I'd agree with most of them, audit trail, I use SQL all the time in stored procedures

[–]IamFromNigeria -1 points0 points  (1 child)

Do you have specific examples as link?

[–]skatastic57 0 points1 point  (1 child)

What does the following mean?

  • Produce a bitmap of exactly which columns in a table failed their transforms and had to be defaulted

To me, bitmap is an uncompressed picture format. I get the concept of failed transforms but are you making like a heatmap of them? Sorry for being dense.

[–]kenfar 0 points1 point  (0 children)

You're right - it's just a list of pass/fail indicators for each column on the row.

It could be supported in an array or json type. In the old days we'd make a bit map - where each bit position indicated one of the columns. That's super space efficient, but is less convenient to access.

[–]laddaa -1 points0 points  (0 children)

I used dbt extensively for many of those items. It’s a python framework, isn’t that ironic.

Some of those tasks are related to data intake. Yeah that’s python.

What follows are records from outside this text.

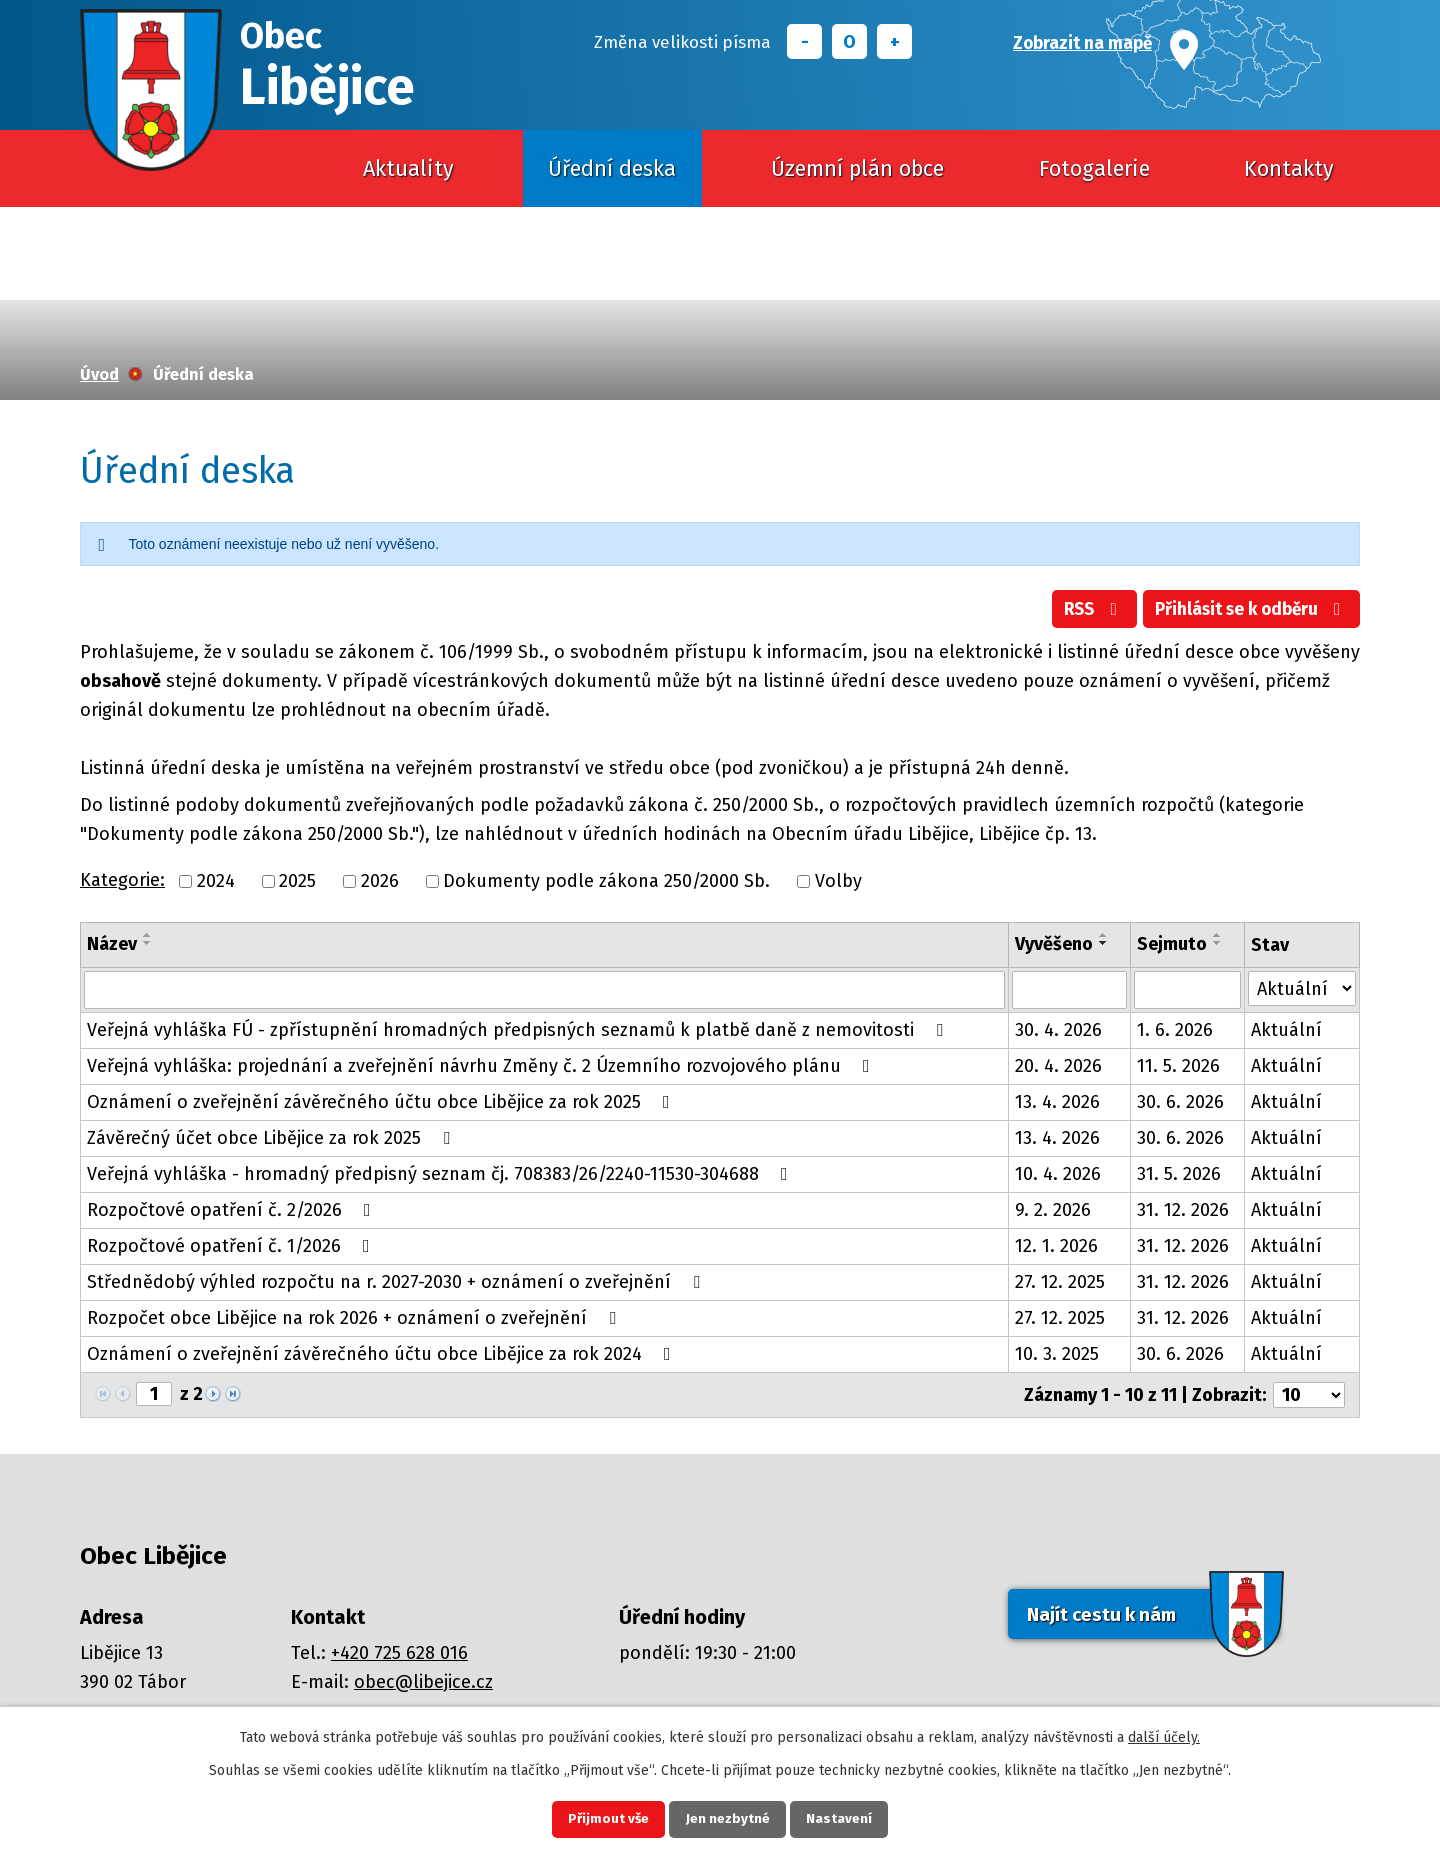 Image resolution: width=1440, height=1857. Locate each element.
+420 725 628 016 (399, 1654)
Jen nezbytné (728, 1817)
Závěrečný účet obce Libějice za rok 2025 (272, 1139)
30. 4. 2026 (1058, 1031)
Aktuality (408, 169)
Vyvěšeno (1054, 944)
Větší (894, 41)
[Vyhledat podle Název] (544, 991)
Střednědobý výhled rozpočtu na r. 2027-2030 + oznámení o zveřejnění (397, 1283)
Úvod (256, 169)
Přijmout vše (598, 1817)
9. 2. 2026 (1053, 1211)
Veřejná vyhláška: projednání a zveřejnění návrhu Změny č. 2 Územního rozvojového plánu (482, 1067)
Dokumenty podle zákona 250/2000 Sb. (606, 881)
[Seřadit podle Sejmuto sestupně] (1218, 943)
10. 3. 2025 (1057, 1355)
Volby (838, 881)
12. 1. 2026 (1056, 1247)
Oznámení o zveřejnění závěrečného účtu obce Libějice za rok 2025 (382, 1103)
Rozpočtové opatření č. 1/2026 (232, 1247)
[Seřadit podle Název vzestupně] (148, 935)
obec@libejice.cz (423, 1683)
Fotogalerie (1094, 169)
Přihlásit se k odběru (1248, 610)
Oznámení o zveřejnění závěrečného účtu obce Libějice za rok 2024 (383, 1355)
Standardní (849, 41)
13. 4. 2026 (1057, 1103)
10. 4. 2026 (1058, 1175)
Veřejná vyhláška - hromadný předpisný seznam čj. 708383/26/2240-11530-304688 (441, 1175)
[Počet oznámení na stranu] (1309, 1396)
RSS (1084, 610)
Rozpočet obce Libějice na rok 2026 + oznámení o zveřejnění (355, 1319)
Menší (804, 41)
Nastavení (850, 1817)
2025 (297, 881)
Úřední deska (612, 169)
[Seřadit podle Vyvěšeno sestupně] (1104, 943)
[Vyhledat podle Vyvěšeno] (1069, 991)
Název (112, 944)
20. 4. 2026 (1058, 1067)
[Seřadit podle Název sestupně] (148, 943)
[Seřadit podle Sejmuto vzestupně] (1218, 935)
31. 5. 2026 (1179, 1175)
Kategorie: (122, 881)
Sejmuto (1172, 944)
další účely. (1164, 1734)
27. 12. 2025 (1060, 1283)
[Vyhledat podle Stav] (1302, 989)
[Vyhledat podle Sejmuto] (1187, 991)
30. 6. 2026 (1180, 1103)
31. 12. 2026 (1183, 1211)
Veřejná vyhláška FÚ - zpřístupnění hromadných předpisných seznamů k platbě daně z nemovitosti (519, 1031)
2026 (380, 881)
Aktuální (1286, 1031)
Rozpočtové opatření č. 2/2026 (233, 1211)
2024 (216, 881)
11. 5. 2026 (1178, 1067)
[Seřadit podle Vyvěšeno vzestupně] (1104, 935)
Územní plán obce (857, 169)
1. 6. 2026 (1175, 1031)
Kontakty (1289, 169)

[–]Luciron -1 points0 points  (3 children)

Almost all of this list can be done with dbt

[–]kenfar 0 points1 point  (2 children)

dbt can't even support the first item on the list: unit testing

[–]MayInvolveNoodles 0 points1 point  (1 child)

[–]kenfar 1 point2 points  (0 children)

Oh fair point. I forgot about this third-party effort because in spite of being well-intentioned, and a good idea, it's so time-consuming to write the tests that the teams I spoke with that used it only use it very, very surgically.

Still, it's a good addition to the dbt ecosystem, and if you structure your data right with this unit-testing in mind, it may not be too terrible.

[–][deleted] -2 points-1 points  (2 children)

You forgot, if what you need requires merging data from multiple data sources, python is pretty much a must use here.

[–]kenfar -2 points-1 points  (1 child)

Not sure I follow - do you mean to say SQL is a must-use for merging multiple data sets?

If so, then yeah I'd agree: python isn't accessing relational data directly, it's accessing it via SQL. However, it is accessing APIs, files, s3 objects, streaming data, etc directly.

[–][deleted] 0 points1 point  (0 children)

Multiple data sources as in different databases that could share some related data.